The image below demonstrates how different words may be represented by vectors in a three-dimensional space. The image depicts how different words are not only represented in the space but how they are organized close to other related words.

Image source: Dale Markowitz, “Meet AI’s multitool: Vector embeddings,” Google Cloud Blog, https://cloud.google.com/blog/topics/developers-practitioners/meet-ais-multitool-vector-embeddings

Hallucinations are caused by AI models working with imperfect data. One of the significant contributors to hallucinations comes from the very nature of how input data are stored in digital memory. Consider the figure (above) on the far left; how would you represent the word "princess" in this space? Well, perhaps, based on the minimal data on that chart, the word princess would be represented somewhere between woman and queen--closer to female than male, but more associated with royalty than the word "woman." The data is imperfect and the model will do its best to figure out what the word princess means. In this way, a lack of input data may create the need for a model to provide more inferences or pattern predictions without concrete input data to reference. Likewise, inaccurate input data could similarly create issues for other words in the vector space as the model tries to understand how each word is related.
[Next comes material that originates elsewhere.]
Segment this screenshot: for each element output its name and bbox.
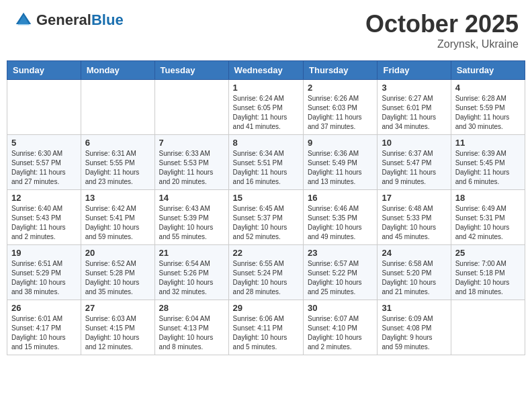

Input data is the lifeblood of Artificial Intelligence. It encapsulates the extent of everything an AI model understands. Lawyers using AI tools may remedy the hallucination issue by providing accurate data relevant to their use of the tool. Without expressly telling the AI tool important facts, it may try to fill in the gaps with its best guess, creating factual inaccuracies. Courts and regulatory bodies rightly are warning about these potential risks. Indeed, as the linked article shows, even the Canadian government is providing guidance to its institutions about these risks.

Generative AI technologies can produce content that appears to be well developed, credible and reasonable but that is in fact inaccurate, nonsensical or inconsistent with source data. This content is sometimes referred to as a “hallucination.”